The ability to restore mature cells to an earlier state has implications far beyond the laboratory. For example, the chromatin compaction mechanism may be involved in various disease states, including cancer, since disruptions in this mechanism may allow malignant cells to return to an earlier developmental state, characterized by rapid growth. In addition, increased control over the maturation process of the cell may greatly advance the promising field of tissue engineering and growing organs for transplantation. "Unlocking the chromatin and reorganizing its spatial arrangement may prove to be a powerful tool for tissue regeneration and creation for healing purposes," explains Dr. Shiban.

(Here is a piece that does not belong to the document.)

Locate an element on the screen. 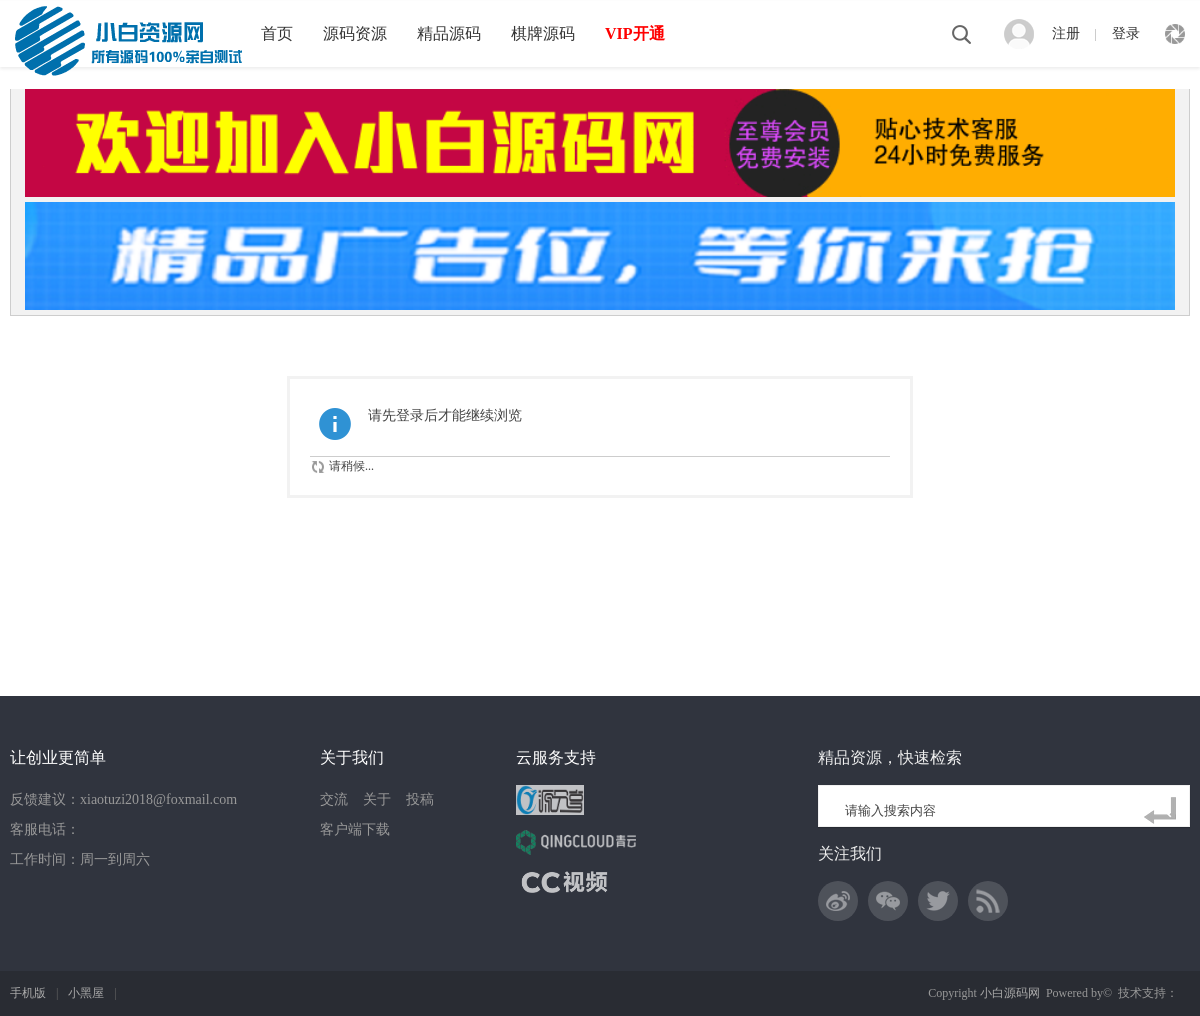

Also participating in the study were: Dr. Thom Shani, Alejandro Aguilera, Dr. Nofer Moore, Dr. Bernardo Oldek, Dr. Jonathan Beyrel, Sergey Vyukov, Dr. Vladislav Krupelnik, Valeria Chogaba, Shadi Terzi, Alejandra Rodríguez de la Rosa, Mary Zerbiv and Dr. Noa Noverstern from Prof. Hana's lab; Roi Mor, Dr. Merav Shmoeli, Dr. Avital Eisenberg Lerner, Goyon Shen, Dr. Assaf Kasan, Dr. Adi Ullman and Suleiman Masraui from Dr. Marble's laboratory; Jacob Herbert and Dr. Yael David from Memorial Sloan Kettering Cancer Center; Dr. Mittal Cooperser and Dr. Yishai Levin from the Israeli National Center for Personalized Medicine named after Nancy and Steven Grand; and Dr. Efrat Shema from the department of immunology and biological regeneration of the institute.